What a successful exploit of a Linux server looks like

Like most mainstream operating systems these days, fully patched installations of Linux provide a level of security that requires a fair amount of malicious hacking to overcome. Those assurances can be completely undone by a single unpatched application, as Andre' DiMino has demonstrated when he documented an Ubuntu machine in his lab being converted into a Bitcoin-mining, denial-of-service-spewing, vulnerability-exploiting hostage under the control of attackers.

A security researcher with George Washington University, DiMino noticed several IP addresses attempting to hijack the Linux server by exploiting a now-patched PHP flaw that gave attackers the ability to remotely execute commands on vulnerable machines. DiMino was curious to know what the people behind the attacks intended to do with his machine, so he set up a "honeypot" box that, for research purposes, ran an older version of the Web development language.
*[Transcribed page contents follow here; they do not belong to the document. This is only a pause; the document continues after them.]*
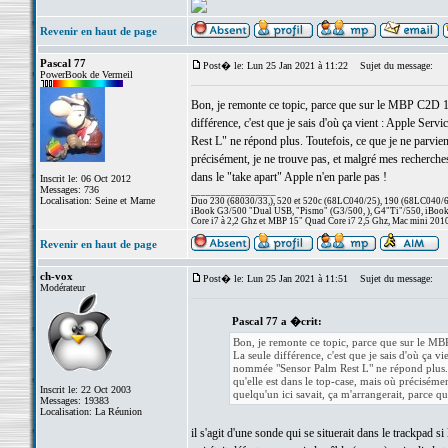
Revenir en haut de page
Pascal 77
Post� le: Lun 25 Jan 2021 à 11:22
Sujet du message:
PowerBook de Vermeil
Bon, je remonte ce topic, parce que sur le MBP C2D 1
différence, c'est que je sais d'où ça vient : Apple S
Rest L" ne répond plus. Toutefois, ce que je ne parviens
précisément, je ne trouve pas, et malgré mes recherches
dans le "take apart" Apple n'en parle pas !
Inscrit le: 06 Oct 2012
Messages: 736
_________________
Localisation: Seine et Marne
Duo 230 (68030/33,), 520 et 520c (68LC040/25), 190 (68LC040/66/
iBook G3/500 "Dual USB, "Pismo" (G3/500, ), G4"Ti"/550, iBook
Core i7 à 2,2 Ghz et MBP 15" Quad Core i7 2,5 Ghz, Mac mini 201
Revenir en haut de page
ch-vox
Post� le: Lun 25 Jan 2021 à 11:51
Sujet du message:
Modérateur
Pascal 77 a �crit:
Bon, je remonte ce topic, parce que sur le M
La seule différence, c'est que je sais d'où ça
nommée "Sensor Palm Rest L" ne répond plus. Tou
qu'elle est dans le top-case, mais où précisémen
Inscrit le: 22 Oct 2003
quelqu'un ici savait, ça m'arrangerait, parce q
Messages: 19383
Localisation: La Réunion
il s'agit d'une sonde qui se situerait dans le trackpad s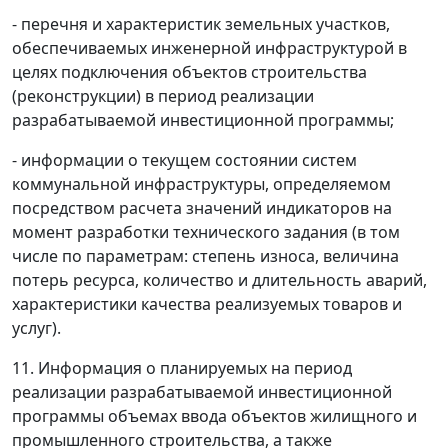
- перечня и характеристик земельных участков,
обеспечиваемых инженерной инфраструктурой в
целях подключения объектов строительства
(реконструкции) в период реализации
разрабатываемой инвестиционной программы;
- информации о текущем состоянии систем
коммунальной инфраструктуры, определяемом
посредством расчета значений индикаторов на
момент разработки технического задания (в том
числе по параметрам: степень износа, величина
потерь ресурса, количество и длительность аварий,
характеристики качества реализуемых товаров и
услуг).
11. Информация о планируемых на период
реализации разрабатываемой инвестиционной
программы объемах ввода объектов жилищного и
промышленного строительства, а также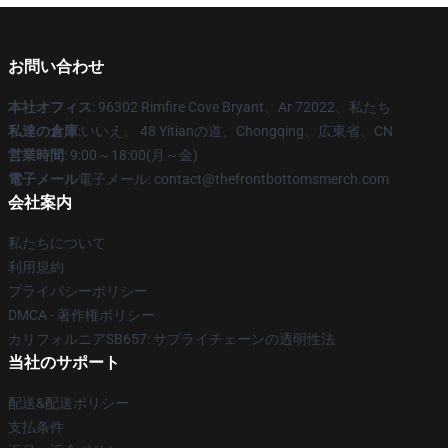
お問い合わせ
本社オフィス
: 96302 Rimfire Cove Bryant、Ar 72022、私たち
私達の倉庫
:いいえ。 48 Yitianの道、Chongqing、広東省、CN
営業時間
: 9:00～18:00(月～金)
電子メール
電子メール: contact@thefrontbottomsmerch.com
会社案内
私たちについて
利用規約
プライバシーポリシー
DMCA - 著作権ポリシー
カリフォルニアSB657: サプライチェーンの透明性法
当社のサポート
配送&配送ポリシー
支払条件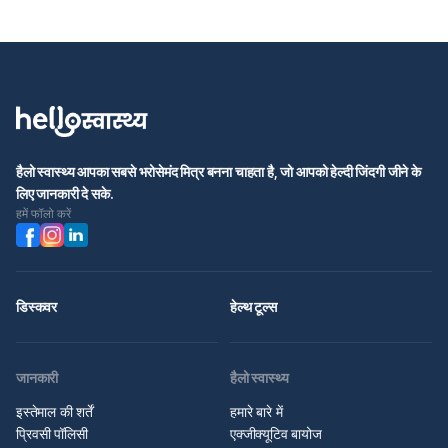
हैलो स्वास्थ्य आपका सबसे भरोसेमंद मित्र बनना चाहता है, जो आपको हेल्दी जिंदगी जीने के
लिए जानकारी दे सके.
हमें फॉलो करें
डिस्कवर
हेल्थ टूल्स
जानकारी
हैलो स्वास्थ्य
इस्तेमाल की शर्तें
हमारे बारे में
प्रिवसी पॉलिसी
एक्जीक्यूटिव बायोज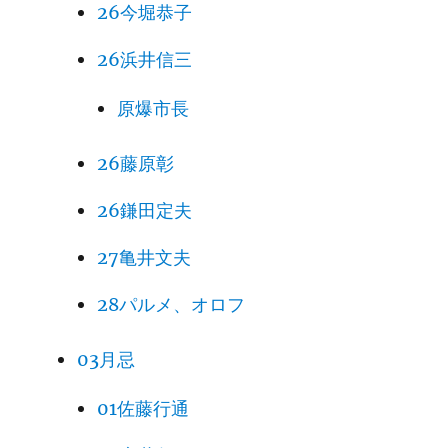
26今堀恭子
26浜井信三
原爆市長
26藤原彰
26鎌田定夫
27亀井文夫
28パルメ、オロフ
03月忌
01佐藤行通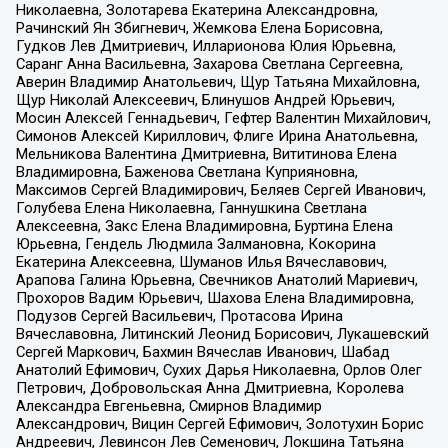
Николаевна, Золотарева Екатерина Александровна,
Рачинский Ян Збигневич, Жемкова Елена Борисовна,
Гудков Лев Дмитриевич, Илларионова Юлия Юрьевна,
Саранг Анна Васильевна, Захарова Светлана Сергеевна,
Аверин Владимир Анатольевич, Щур Татьяна Михайловна,
Щур Николай Алексеевич, Блинушов Андрей Юрьевич,
Мосин Алексей Геннадьевич, Гефтер Валентин Михайлович,
Симонов Алексей Кириллович, Флиге Ирина Анатольевна,
Мельникова Валентина Дмитриевна, Вититинова Елена
Владимировна, Баженова Светлана Куприяновна,
Максимов Сергей Владимирович, Беляев Сергей Иванович,
Голубева Елена Николаевна, Ганнушкина Светлана
Алексеевна, Закс Елена Владимировна, Буртина Елена
Юрьевна, Гендель Людмила Залмановна, Кокорина
Екатерина Алексеевна, Шуманов Илья Вячеславович,
Арапова Галина Юрьевна, Свечников Анатолий Мариевич,
Прохоров Вадим Юрьевич, Шахова Елена Владимировна,
Подузов Сергей Васильевич, Протасова Ирина
Вячеславовна, Литинский Леонид Борисович, Лукашевский
Сергей Маркович, Бахмин Вячеслав Иванович, Шабад
Анатолий Ефимович, Сухих Дарья Николаевна, Орлов Олег
Петрович, Добровольская Анна Дмитриевна, Королева
Александра Евгеньевна, Смирнов Владимир
Александрович, Вицин Сергей Ефимович, Золотухин Борис
Андреевич, Левинсон Лев Семенович, Локшина Татьяна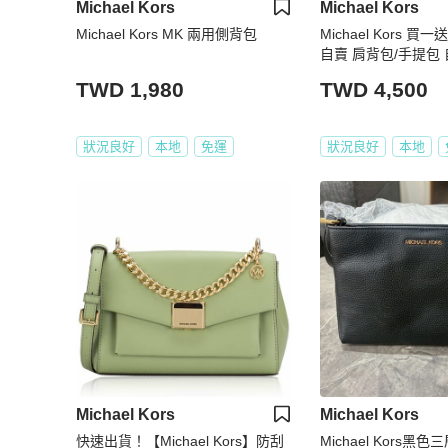
Michael Kors
Michael Kors
Michael Kors MK 兩用側背包
Michael Kors 
自賣 肩背包/手提包
買包包送同款長夾
TWD 1,980
TWD 4,500
狀況良好
本地
免運
狀況良好
本地
Michael Kors
Michael Kors
快速出貨！【Michael Kors】防刮
Michael Kors黑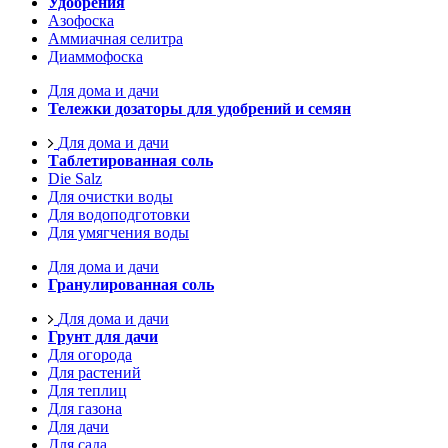
Удобрения
Азофоска
Аммиачная селитра
Диаммофоска
Для дома и дачи
Тележки дозаторы для удобрений и семян
Для дома и дачи
Таблетированная соль
Die Salz
Для очистки воды
Для водоподготовки
Для умягчения воды
Для дома и дачи
Гранулированная соль
Для дома и дачи
Грунт для дачи
Для огорода
Для растений
Для теплиц
Для газона
Для дачи
Для сада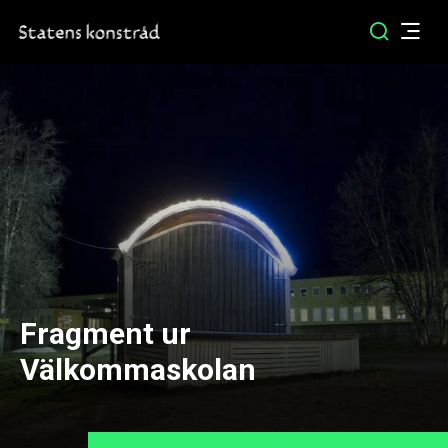
Fragment ur
Välkommaskolan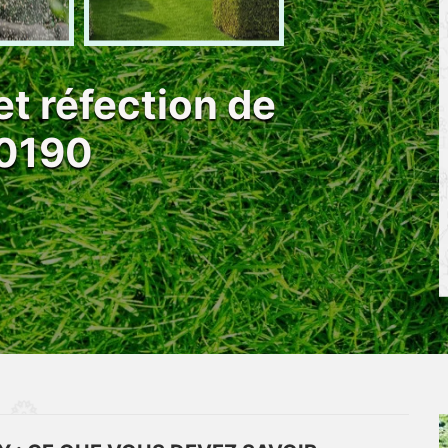
et réfection de
10190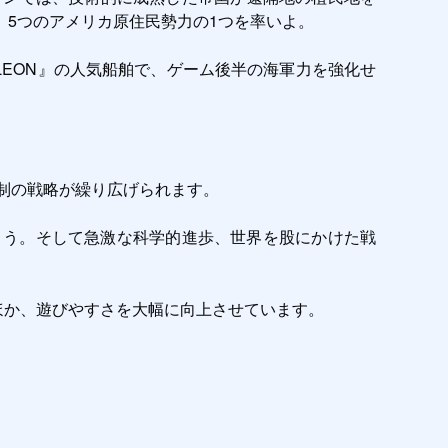
5つのアメリカ原住民勢力の1つを率いよ。

制の戦略が繰り広げられます。 

ょう。そして急激な科学的進歩、世界を股にかけた戦
ンしたほか、遊びやすさを大幅に向上させています。
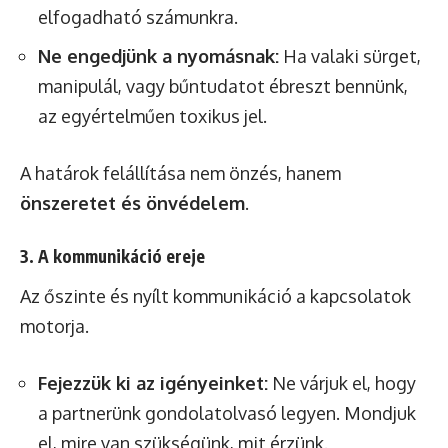
elfogadható számunkra.
Ne engedjünk a nyomásnak:
Ha valaki sürget,
manipulál, vagy bűntudatot ébreszt bennünk,
az egyértelműen toxikus jel.
A határok felállítása nem önzés, hanem
önszeretet és önvédelem
.
3. A kommunikáció ereje
Az őszinte és nyílt kommunikáció a kapcsolatok
motorja.
Fejezzük ki az igényeinket:
Ne várjuk el, hogy
a partnerünk gondolatolvasó legyen. Mondjuk
el, mire van szükségünk, mit érzünk.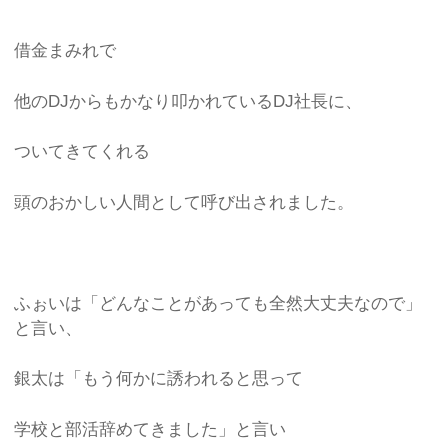
借金まみれで
他のDJからもかなり叩かれているDJ社長に、
ついてきてくれる
頭のおかしい人間として呼び出されました。
ふぉいは「どんなことがあっても全然大丈夫なので」
と言い、
銀太は「もう何かに誘われると思って
学校と部活辞めてきました」と言い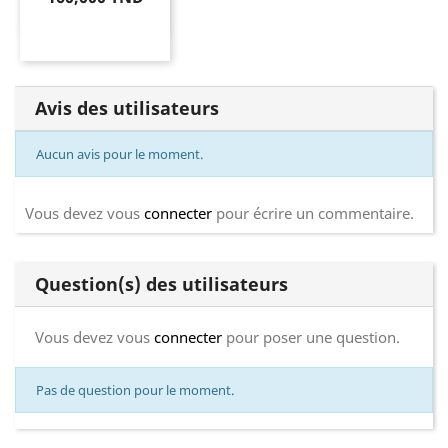
Avis des utilisateurs
Aucun avis pour le moment.
Vous devez vous
connecter
pour écrire un commentaire.
Question(s) des utilisateurs
Vous devez vous
connecter
pour poser une question.
Pas de question pour le moment.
The attackers' HTTP POST request contained a variety of commands that in short order downloaded a Perl script that was disguised as a PDF document file, executed it, and then deleted it. To ensure success, the attackers repeated the steps using curl, fetch, lwp-get requests. The Perl script was programmed to sleep for periods of time, presumably to prevent administrators from noticing anything amiss. Eventually, the compromised machine connected to an Internet relay chat channel, where it downloaded another script and executed it. Then he ran forensic software and snapped lots of screen shots so everyone could follow along.